孔彥舟忽然很想聽聽馳古的見解,轉身詢問身邊的親衛兵,道:“黑甲軍有消息了麼?”
一邊的親衛兵搖頭道:“沒有消息!”
孔彥舟心中微微一沉,回頭問白安明,道:“孤騎軍的裝備如何,有多少人?”
“孤騎軍的裝備是整個河朔大營最齊全的一支部隊,刀槍刺弩,不管是遠戰還是近戰都十分厲害!”
孔彥舟急聲道:“隻有這些輕武器?”
白安民立刻明白了孔彥舟話裏之外的意思,似乎在安慰孔彥舟道:“他們沒有重型的攻城器械,現在的孤騎軍,嚴格意義來說應該是屬於輕騎兵,因為他們從新安馬場得到了足夠多的戰馬!”
到了這個時候,白安民都還不忘了給孔彥舟撒上一把鹽,不過,聽白安民這樣說,孔彥舟心中反倒是輕鬆了一些。

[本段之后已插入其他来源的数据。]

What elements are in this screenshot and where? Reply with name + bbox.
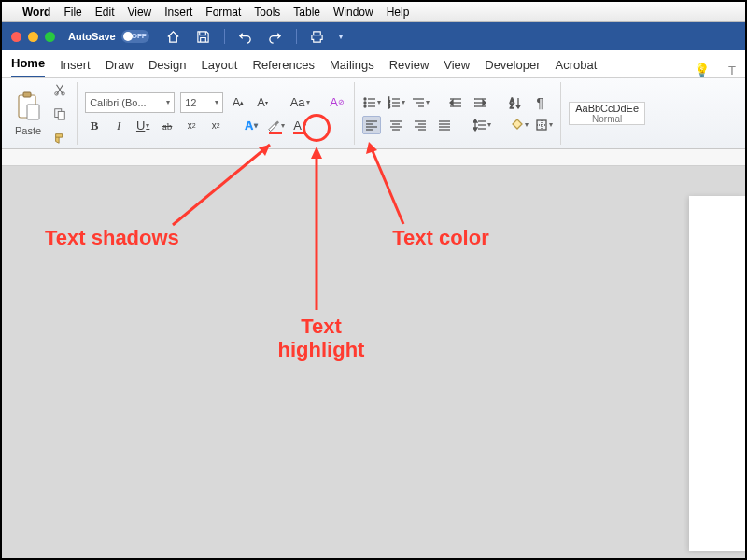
svg-line-63 (371, 147, 403, 224)
annotation-arrow-color (2, 2, 747, 560)
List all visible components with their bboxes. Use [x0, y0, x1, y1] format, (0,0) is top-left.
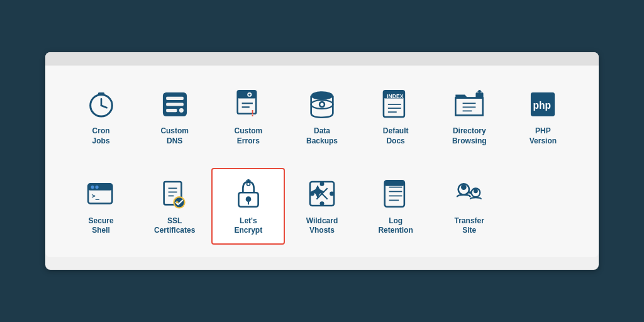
tool-directory-browsing[interactable]: Directory Browsing — [433, 78, 506, 155]
svg-rect-8 — [166, 109, 177, 112]
tool-data-backups[interactable]: Data Backups — [285, 78, 358, 155]
tools-grid-row1: Cron Jobs Custom DNS ! Custom Errors Dat… — [64, 78, 580, 155]
tool-default-docs[interactable]: INDEX Default Docs — [359, 78, 433, 155]
svg-point-49 — [246, 196, 252, 202]
ssl-certificates-icon — [156, 177, 194, 211]
lets-encrypt-icon — [230, 177, 267, 211]
svg-text:>_: >_ — [91, 192, 99, 200]
svg-point-40 — [95, 186, 98, 189]
secure-shell-icon: >_ — [82, 177, 120, 211]
svg-point-69 — [461, 184, 467, 190]
php-version-icon: php — [524, 87, 562, 121]
svg-line-2 — [101, 106, 107, 108]
lets-encrypt-label: Let's Encrypt — [235, 216, 263, 236]
php-version-label: PHP Version — [530, 126, 557, 146]
custom-errors-icon: ! — [230, 87, 267, 121]
svg-text:php: php — [533, 100, 552, 111]
advanced-management-panel: Cron Jobs Custom DNS ! Custom Errors Dat… — [45, 52, 599, 269]
svg-rect-31 — [476, 92, 484, 98]
svg-point-9 — [179, 108, 184, 113]
wildcard-vhosts-icon — [303, 177, 341, 211]
tool-custom-errors[interactable]: ! Custom Errors — [211, 78, 285, 155]
transfer-site-icon — [450, 177, 488, 211]
directory-browsing-icon — [450, 87, 488, 121]
default-docs-label: Default Docs — [383, 126, 409, 146]
tool-custom-dns[interactable]: Custom DNS — [138, 78, 211, 155]
panel-header — [45, 52, 599, 65]
svg-rect-11 — [238, 91, 256, 98]
svg-rect-6 — [166, 97, 184, 100]
panel-body: Cron Jobs Custom DNS ! Custom Errors Dat… — [45, 65, 599, 257]
transfer-site-label: Transfer Site — [455, 216, 484, 236]
tool-wildcard-vhosts[interactable]: Wildcard Vhosts — [285, 168, 358, 245]
tool-transfer-site[interactable]: Transfer Site — [433, 168, 506, 245]
tool-ssl-certificates[interactable]: SSL Certificates — [138, 168, 211, 245]
svg-point-59 — [330, 192, 334, 196]
default-docs-icon: INDEX — [377, 87, 414, 121]
tools-grid-row2: >_ Secure Shell SSL Certificates Let's E… — [64, 168, 580, 245]
svg-point-60 — [320, 201, 325, 206]
custom-dns-icon — [156, 87, 194, 121]
custom-dns-label: Custom DNS — [160, 126, 189, 146]
ssl-certificates-label: SSL Certificates — [154, 216, 195, 236]
svg-point-13 — [248, 93, 250, 95]
svg-point-71 — [474, 189, 478, 193]
tool-log-retention[interactable]: Log Retention — [359, 168, 433, 245]
directory-browsing-label: Directory Browsing — [452, 126, 487, 146]
svg-point-39 — [91, 186, 94, 189]
tool-php-version[interactable]: php PHP Version — [506, 78, 580, 155]
log-retention-icon — [377, 177, 414, 211]
svg-text:!: ! — [251, 108, 254, 118]
svg-text:INDEX: INDEX — [387, 93, 404, 99]
tool-cron-jobs[interactable]: Cron Jobs — [64, 78, 138, 155]
log-retention-label: Log Retention — [378, 216, 413, 236]
custom-errors-label: Custom Errors — [235, 126, 263, 146]
svg-point-51 — [247, 182, 250, 186]
cron-jobs-icon — [82, 87, 120, 121]
tool-lets-encrypt[interactable]: Let's Encrypt — [211, 168, 285, 245]
cron-jobs-label: Cron Jobs — [92, 126, 110, 146]
data-backups-label: Data Backups — [306, 126, 338, 146]
svg-rect-67 — [385, 180, 404, 186]
svg-rect-7 — [166, 103, 184, 106]
data-backups-icon — [303, 87, 341, 121]
wildcard-vhosts-label: Wildcard Vhosts — [306, 216, 338, 236]
svg-point-17 — [311, 91, 333, 100]
svg-point-20 — [320, 103, 323, 106]
svg-point-58 — [320, 182, 325, 186]
tool-secure-shell[interactable]: >_ Secure Shell — [64, 168, 138, 245]
secure-shell-label: Secure Shell — [89, 216, 114, 236]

黑甲軍乃是重甲騎兵,夜間襲城不能騎馬,但是以黑甲軍的能力,身上的重甲絕對不會脫下。
沒有戰馬,那便是重甲步兵。
孔彥舟很清楚重甲步兵的恐怖,孤騎軍無法動用大型的攻城器械,那些刀槍刺弩對黑甲軍的傷害並不大!
至於輕騎兵——孔彥舟心中輕哼一聲,暗道:“那就是給重甲步兵這台絞肉機送上新鮮的肉,五百重甲步兵,最易硬憾十倍於己的強攻!”
想到這,孔彥舟忽然問道:“孤騎軍有多少人?”
白安民不知道孔彥舟心中所想,繼續道:“孤騎軍的總人數有五千多人,不過因為是組建的新軍,所以還是處於訓練階段,李林隻帶了三百人渡河!”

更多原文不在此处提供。